=== Dataset ===

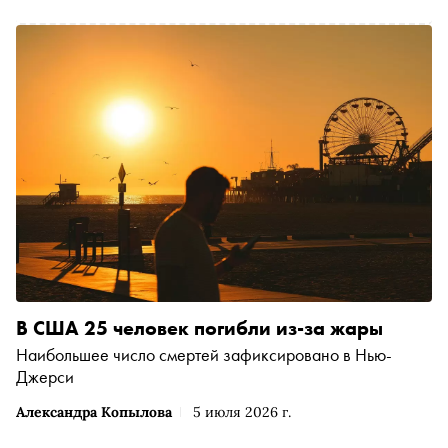
В США 25 человек погибли из-за жары
Наибольшее число смертей зафиксировано в Нью-
Джерси
Александра Копылова
5 июля 2026 г.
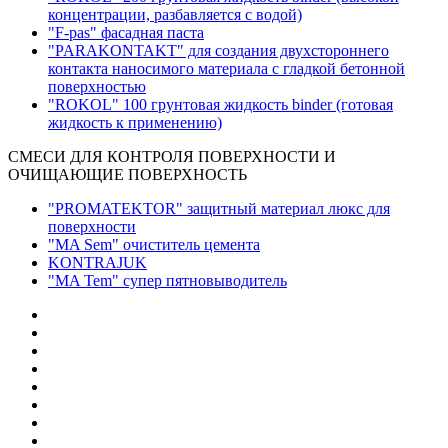
концентрации, разбавляется с водой)
"F-pas" фасадная паста
"PARAKONTAKT" для создания двухстороннего
контакта наносимого материала с гладкой бетонной
поверхностью
"ROKOL" 100 грунтовая жидкость binder (готовая
жидкость к применению)
СМЕСИ ДЛЯ КОНТРОЛЯ ПОВЕРХНОСТИ И
ОЧИЩАЮЩИЕ ПОВЕРХНОСТЬ
"PROMATEKTOR" защитный материал люкс для
поверхности
"MA Sem" очиститель цемента
KONTRAJUK
"MA Tem" супер пятновыводитель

===

What is expected: Please return all lines from the records that hold the word "жидкость".

Reply:
"ROKOL" 100 грунтовая жидкость binder (готовая
жидкость к применению)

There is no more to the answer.